8

I have a web application that allows users to upload their content for processing. The processing engine expects UTF8 (and I'm composing XML from multiple users' files), so I need to ensure that I can properly decode the uploaded files.

Since I'd be surprised if any of my users knew their files even were encoded, I have very little hope they'd be able to correctly specify the encoding (decoder) to use. And so, my application is left with task of detecting before decoding.

This seems like such a universal problem, I'm surprised not to find either a framework capability or general recipe for the solution. Can it be I'm not searching with meaningful search terms?

I've implemented BOM-aware detection (http://en.wikipedia.org/wiki/Byte_order_mark) but I'm not sure how often files will be uploaded w/o a BOM to indicate encoding, and this isn't useful for most non-UTF files.

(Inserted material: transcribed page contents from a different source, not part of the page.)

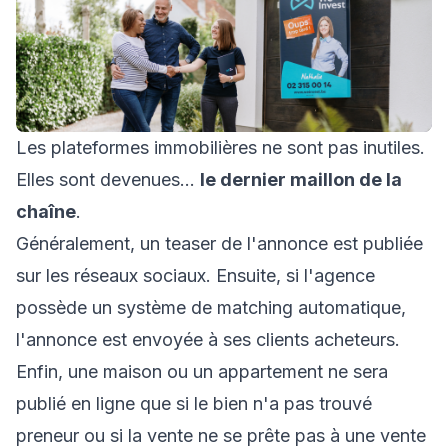
Les plateformes immobilières ne sont pas inutiles.
Elles sont devenues…
le dernier maillon de la
chaîne
.
Généralement, un teaser de l'annonce est publiée
sur les réseaux sociaux. Ensuite, si l'agence
possède un système de matching automatique,
l'annonce est envoyée à ses clients acheteurs.
Enfin, une maison ou un appartement ne sera
publié en ligne que si le bien n'a pas trouvé
preneur ou si la vente ne se prête pas à une vente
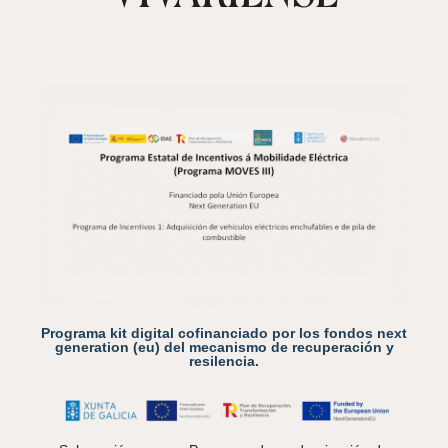
Programa kit digital cofinanciado por los fondos next
generation (eu) del mecanismo de recuperación y
resilencia.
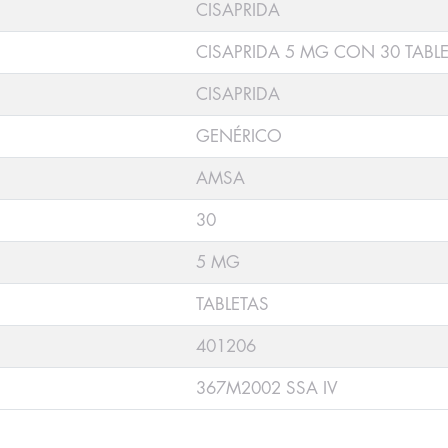
CISAPRIDA
CISAPRIDA 5 MG CON 30 TABL
CISAPRIDA
GENÉRICO
AMSA
30
5 MG
TABLETAS
401206
367M2002 SSA IV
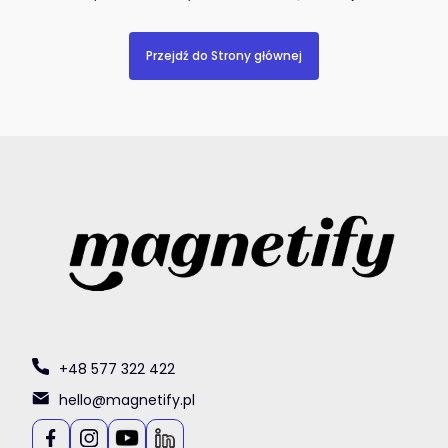
Przejdź do Strony głównej
+48 577 322 422
hello@magnetify.pl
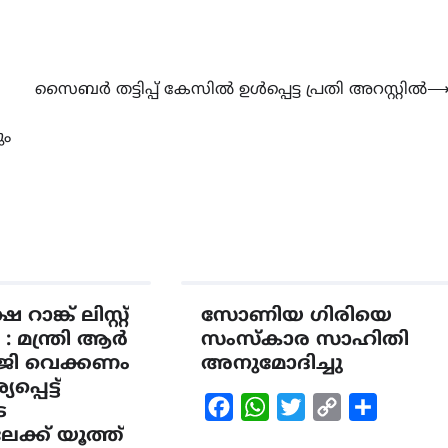
സൈബർ തട്ടിപ്പ് കേസിൽ ഉൾപ്പെട്ട പ്രതി അറസ്റ്റിൽ
ും
റാങ്ക് ലിസ്റ്റ്
സോണിയ ഗിരിയെ
 : മന്ത്രി ആർ
സംസ്കാര സാഹിതി
ാജി വെക്കണം
അനുമോദിച്ചു
്പെട്ട്
Facebook
WhatsApp
Twitter
Copy
Share
െ
ക്ക് യൂത്ത്
Link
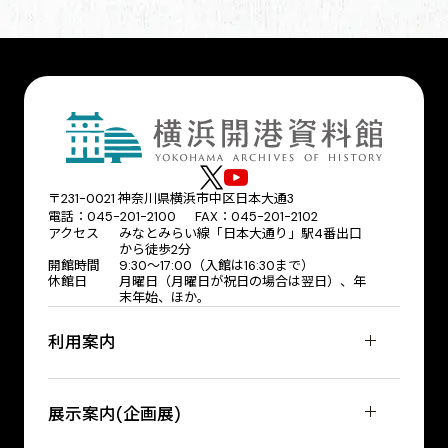
〒231-0021 神奈川県横浜市中区日本大通3
電話：045-201-2100 FAX：045-201-2102
アクセス
みなとみらい線「日本大通り」駅4番出口
から徒歩2分
開館時間
9:30〜17:00（入館は16:30まで）
休館日
月曜日（月曜日が祝日の場合は翌日）、年
末年始、ほか。
利用案内
展示案内(企画展)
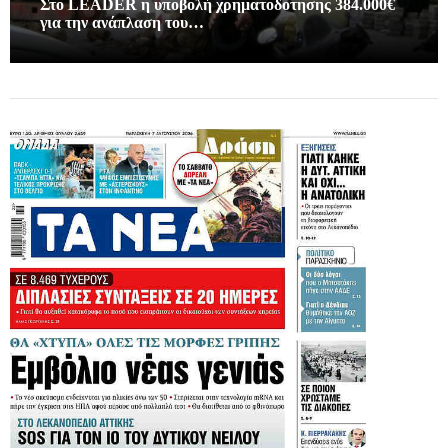
Στο LEADER η υποβολή χρηματοδοτησης 384.000€
για την ανάπλαση του…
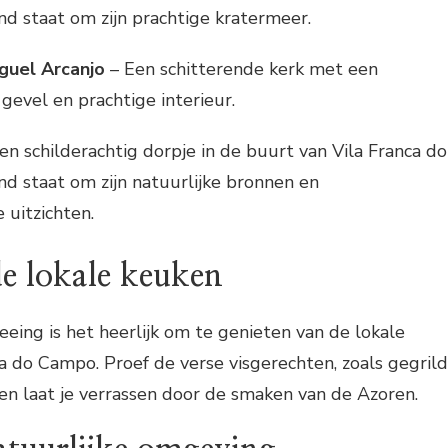
 staat om zijn prachtige kratermeer.
iguel Arcanjo
– Een schitterende kerk met een
evel en prachtige interieur.
en schilderachtig dorpje in de buurt van Vila Franca do
 staat om zijn natuurlijke bronnen en
uitzichten.
e lokale keuken
eeing is het heerlijk om te genieten van de lokale
a do Campo. Proef de verse visgerechten, zoals gegril
 en laat je verrassen door de smaken van de Azoren.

My questions boil down to:

  1. Is BOM-aware detection sufficient for the vast majority of files?
  2. In the case where BOM-detection fails, is it possible to try different decoders and determine if they are "valid"? (My attempts indicate the answer is "no.")
  3. Under what circumstances will a "valid" file fail with the C# encoder/decoder framework?
  4. Is there a repository anywhere that has a multitude of files with various encodings to use for testing?
  5. While I'm specifically asking about C#/.NET, I'd like to know the answer for Java, Python and other languages for the next time I have to do this.

So far I've found:

  • A "valid" UTF-16 file with Ctrl-S characters has caused encoding to UTF-8 to throw an exception (Illegal character?) (That was an XML encoding exception.)
  • Decoding a valid UTF-16 file with UTF-8 succeeds but gives text with null characters. Huh?
  • Currently, I only expect UTF-8, UTF-16 and probably ISO-8859-1 files, but I want the solution to be extensible if possible.
  • My existing set of input files isn't nearly broad enough to uncover all the problems that will occur with live files.
  • Although the files I'm trying to decode are "text" I think they are often created w/methods that leave garbage characters in the files. Hence "valid" files may not be "pure". Oh joy.

Thanks.

Deduplicator
  • 44,692
  • 7
  • 66
  • 118
NVRAM
  • 6,947
  • 10
  • 41
  • 44
  • What makes you think UTF-8 and UTF-16 are compatible? One stores data in single byte blocks, the other in 2-byte blocks... – Matthew Scharley Feb 22 '10 at 21:01
  • BOM is mostly used on Microsoft OSes, Unices prefer encoding withoug BOM. – Vlad Feb 22 '10 at 21:04
  • Whether or not `Ctrl-S` character is allowed, doesn't depend on your format. Both UTF-8 and UTF-16 are able to encode `Ctrl-S`, just for the software (which uses the obtained UTF-8) this character can be unexpected. – Vlad Feb 22 '10 at 21:06
  • If you decode a UTF-16 file _as if_ it were UTF-8, of course you'll get null characters at each second byte. The story is that the character `0` gets encoded in UTF-8 to byte `0x30`, but in UTF-16 as two bytes `0x30 0x00` (`0x0030`). – Vlad Feb 22 '10 at 21:09
  • @Matthew: Are you suggesting I can mix UTF-8 and UTF-16 encoded strings in the same XML file? @Vlad - it wasn't any specific software that died it was actually the C# core *System.Xml.Linq.XElement.WriteTo(XmlWriter)* method which threw the exception (although the code has changed so I can't reproduce the error w/o a lot of work). – NVRAM Feb 22 '10 at 21:14
  • @NVRAM: No you can't successfully mix any two encodings in the same file, except where one entirely overlaps another (UTF-8 and ASCII for instance). UTF-8 and UTF-16 are completely different, but you seem to think from your question that one should be able to decode the other successfully. – Matthew Scharley Feb 22 '10 at 21:17
  • That said, you can read both types of files *as text* and combine them in C#, and then when you output them, they will be reencoded to whatever format your output file is in. – Matthew Scharley Feb 22 '10 at 21:19
  • @Matthew - not sure what part of my OP sounds like I thought the decoders are interoperable, it's the whole point of my post! But your last comment is on track with my intent (plus a step of saving it to a DB), but I first must decode them properly. – NVRAM Feb 22 '10 at 21:42

5 Answers5

3

There won't be an absolutely reliable way, but you may be able to get "pretty good" result with some heuristics.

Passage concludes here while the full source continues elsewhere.